De ziekte van Parkinson is op dit ogenblik de snelst groeiende neurologische aandoening ter wereld. België telt ongeveer 40.000 patiënten, wereldwijd zijn er dat naar schatting 7 tot 10 miljoen. Verwacht wordt dat dat aantal de komende 25 jaar zal verdubbelen, onder andere door de vergrijzing van de bevolking.
De ziekte is te wijten aan een verkeerde opstapeling van eiwitten in de hersencellen. Momenteel bestaat er geen manier om de ziekte van Parkinson te voorspellen of te voorkomen. Het kan iedereen overkomen, al speelt erfelijkheid een rol en zijn het vooral ouderen die door de ziekte worden getroffen.

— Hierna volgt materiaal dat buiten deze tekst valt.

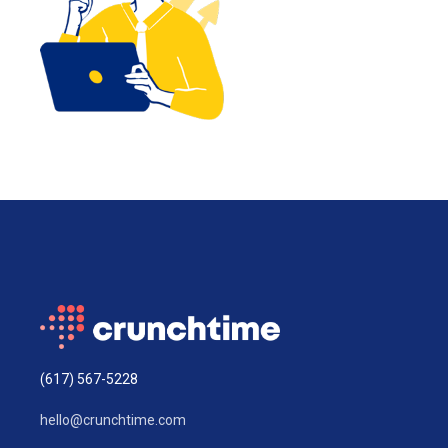
(617) 567-5228
hello@crunchtime.com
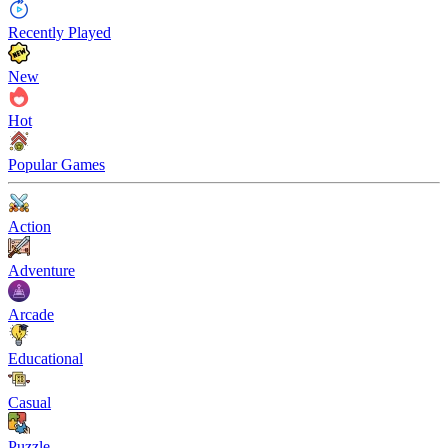
Recently Played
New
Hot
Popular Games
Action
Adventure
Arcade
Educational
Casual
Puzzle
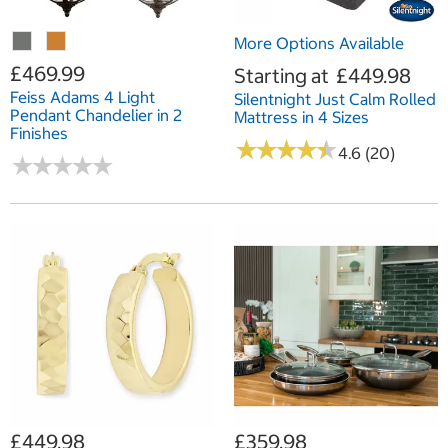
More Options Available
£469.99
Starting at
£449.98
Feiss Adams 4 Light
Silentnight Just Calm Rolled
Pendant Chandelier in 2
Mattress in 4 Sizes
Finishes
★
★
★
★
★
★
★
★
★
★
4.6 (20)
★
★
★
★
★
★
★
★
★
★
£449.98
£359.98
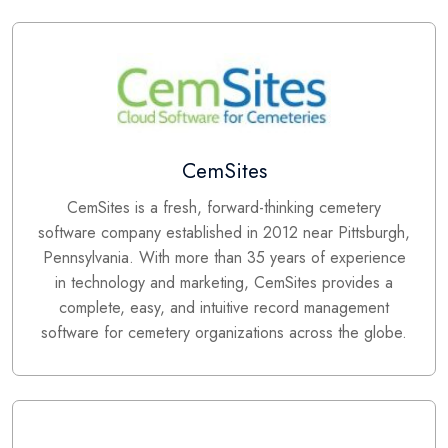
CemSites
CemSites is a fresh, forward-thinking cemetery
software company established in 2012 near Pittsburgh,
Pennsylvania. With more than 35 years of experience
in technology and marketing, CemSites provides a
complete, easy, and intuitive record management
software for cemetery organizations across the globe.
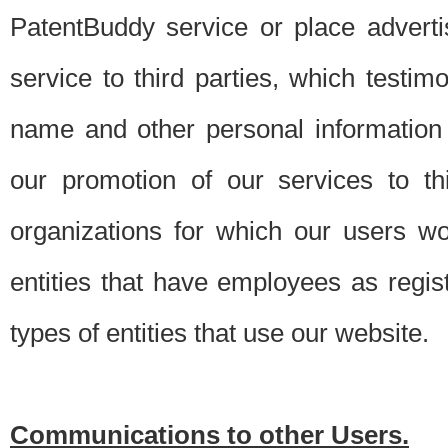
PatentBuddy service or place advert
service to third parties, which testi
name and other personal information 
our promotion of our services to t
organizations for which our users w
entities that have employees as regi
types of entities that use our website.
Communications to other Users.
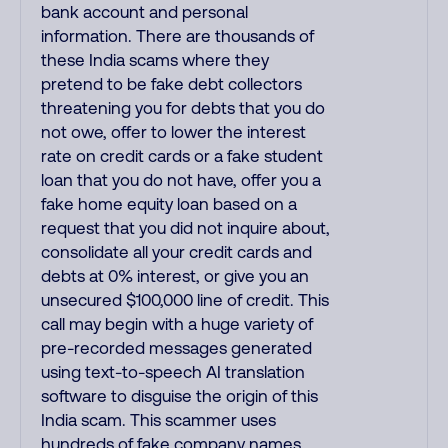
bank account and personal
information. There are thousands of
these India scams where they
pretend to be fake debt collectors
threatening you for debts that you do
not owe, offer to lower the interest
rate on credit cards or a fake student
loan that you do not have, offer you a
fake home equity loan based on a
request that you did not inquire about,
consolidate all your credit cards and
debts at 0% interest, or give you an
unsecured $100,000 line of credit. This
call may begin with a huge variety of
pre-recorded messages generated
using text-to-speech AI translation
software to disguise the origin of this
India scam. This scammer uses
hundreds of fake company names,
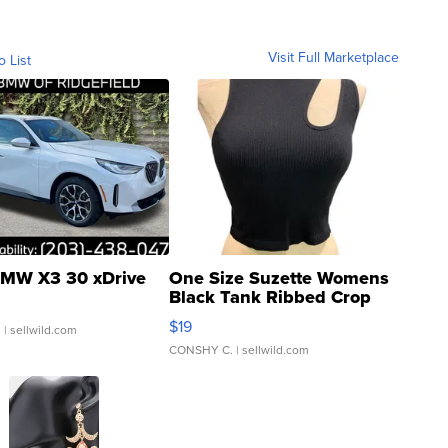
Visit Full Marketplace
o List
MW X3 30 xDrive
One Size Suzette Womens
Black Tank Ribbed Crop
Asymmetrical ...
$19
.
| sellwild.com
CONSHY C.
| sellwild.com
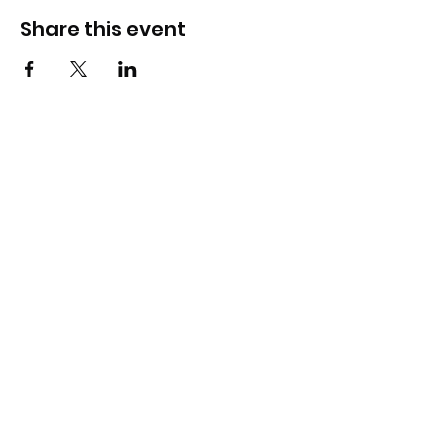
Share this event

Er is op dit moment geen enkele remedie die patiënten kan genezen. ‘Medicatie kan hun verminderde beweeglijkheid wel steeds beter onder controle brengen, maar heeft bijwerkingen zoals misselijkheid, lage bloeddruk, impulscontrolestoornissen en overbeweeglijkheid’, vertelt neurologe Alexandra Boogers van het UZ Leuven. Andere behandelingen kunnen de symptomen slechts tijdelijk maskeren.
Bewegen helpt
Onderzoekers onder leiding van Nederlands neuroloog Bas Bloem wilden nagaan in welke mate verschillende vormen van bewegen de symptomen van de ziekte van Parkinson kunnen verbeteren. Ze voerden een meta-analyse uit op 191 studies die tussen 1994 en 2020 waren uitgevoerd op in totaal 7998 patiënten.
In totaal werden 12 vormen van bewegen vergeleken, gaande van gevechtssporten zoals tai chi en qigong, over dansen zoals tango, American ballroom en wals, tot exergames waarbij deelnemers hun lichaam als controller gebruikten. De interventies duurden gemiddeld 4 tot 12 weken. Patiënten kregen daarbij gemiddeld 3 à 4 keer per week een trainingssessie van ongeveer een uur.
Uit de resultaten bleek dat alle vormen van bewegen in elk stadium van de ziekte zorgt voor significante verbeteringen van symptomen zoals beven in rust, spierstijfheid, instabiliteit en een veranderd looppatroon, maar ook dat verschillende vormen van bewegen een verschillend effect hebben. Sommige interventies zoals hydrotherapie zorgen ervoor dat de valangst van de patiënten afneemt, andere zoals aerobic oefeningen resulteren in een verbeterd looppatroon, en nog andere zoals nordic walking verbeteren het evenwicht. Vaak gaat ook de levenskwaliteit van de patiënten de hoogte in.
De resultaten van het onderzoek geven aan dat therapeuten kunnen kiezen uit een verscheidenheid aan behandelingen om specifieke symptomen te verbeteren. Maar ook dat ze daarbij rekening kunnen houden met de persoonlijke voorkeur van patiënten. En dat is niet onbelangrijk. Mogen patiënten zelf kiezen bij welke sport ze willen aansluiten, dan verhoogt dat hun motivatie en therapietrouw op lange termijn aanzienlijk.